Traci S. Williams is a SMBC and a board-certified psychologist who advises introducing the topic early in childhood.

"Young children begin to understand the concept of gender, moms and dads around 2 to 3 years old," she explains. "Children’s books are a great way to introduce tricky topics. You can snuggle up with your little one, read the story and compare the characters to those in your family.”

Mimi, the Solo Magician Mom, and Cameron: A Donor Conception Story is one of those children’s books, Its author (and fellow SMBC) Melissa Macdonald says meeting other SMBCs in online groups inspired her to write the book.

“I learned so much from the women in these groups," Macdonald shares. "I was truly inspired by their perseverance and strength and how careful most of them are to do the right thing when it comes to raising a child alone and being transparent. People are often looking for resources, and I thought one more resource to help women with this conversation could help.”

"I wanted my daughter to feel confident and equipped to answer those questions without feeling shame or feeling less-than," one single mom by choice says. (Photo: Getty)
"I wanted my daughter to feel confident and equipped to answer those questions without feeling shame or feeling less-than," one single mom by choice says. (Photo: Getty)

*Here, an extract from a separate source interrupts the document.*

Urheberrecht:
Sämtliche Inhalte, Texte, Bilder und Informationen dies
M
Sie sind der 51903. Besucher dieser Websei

Arlett R. Hartie created her own resource, a song, to share with her two children, both of whom she had as a SMBC.

“When my son was a baby I made a song that I still sing to him. It starts: 'This is the story of [baby’s name] and how you came to be.' I would sing it and be really playful," she says.

Hartie has sung the song to her children since they were born, being intentional about how early she began communicating their story.

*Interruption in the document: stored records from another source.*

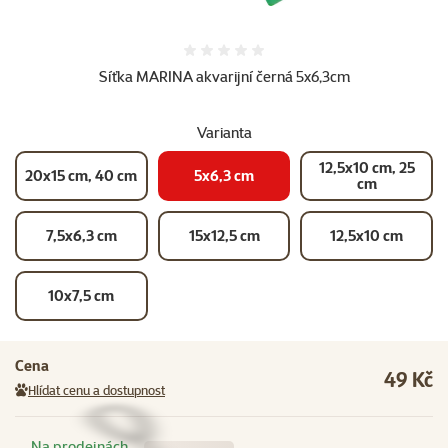
Hodnocení 0%
Síťka MARINA akvarijní černá 5x6,3cm
Varianta
12,5x10 cm, 25
20x15 cm, 40 cm
5x6,3 cm
cm
7,5x6,3 cm
15x12,5 cm
12,5x10 cm
10x7,5 cm
Cena
49 Kč
Hlídat cenu a dostupnost
Na prodejnách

"I did a lot of research before I decided to become a SMBC — I think most of us don’t do this on a whim — and the research I’ve found was that children of donors who are the most well-adjusted as adults are those that know their origin story from the beginning," she says.

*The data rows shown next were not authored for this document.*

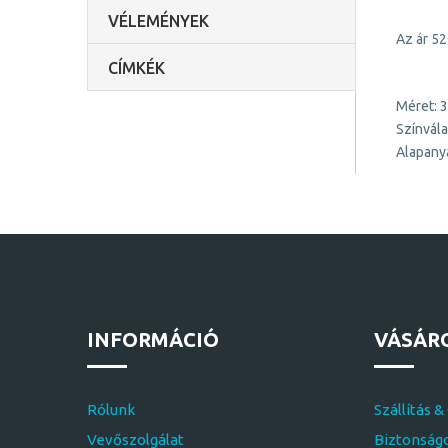
VÉLEMÉNYEK
Az ár 52
CÍMKÉK
Méret: 
Színvála
Alapany
INFORMÁCIÓ
VÁSÁR
Rólunk
Szállítás &
Vevőszolgálat
Biztonságo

Crystal King, a SMBC to kids aged 2 and 5, first discussed the topic with her oldest when she was 3 years old. Since her daughter was getting a sibling, King felt like it was an ideal time to talk about family structure.

“I started occasionally reading books to her about different types of families: two moms, two dads, one mom, one dad, etc.," King tells Yahoo Life. "The result is raising kids who don’t blink an eye when they have friends whose family structures are different than their own.”

King’s daughter has even been able to successfully navigate questions from her peers.

“I wanted my oldest to know as much as possible by the time she entered kindergarten because I knew that kids, parents and teachers always innocently ask about moms and dads in natural conversation," she says. "I wanted my daughter to feel confident and equipped to answer those questions without feeling shame or feeling less-than.”

Her approach worked. “By age 4, I had observed my daughter answering questions her friends would ask on play dates, the most common one being, ‘Do you have a dad?’ She would say, ‘No, I don’t have a dad’ and then the conversation would naturally move to another topic.”

Adds King, “I’m an open book when it comes to how my kids came to be, because without my donor I wouldn’t have been able to achieve my dream of being a mother.”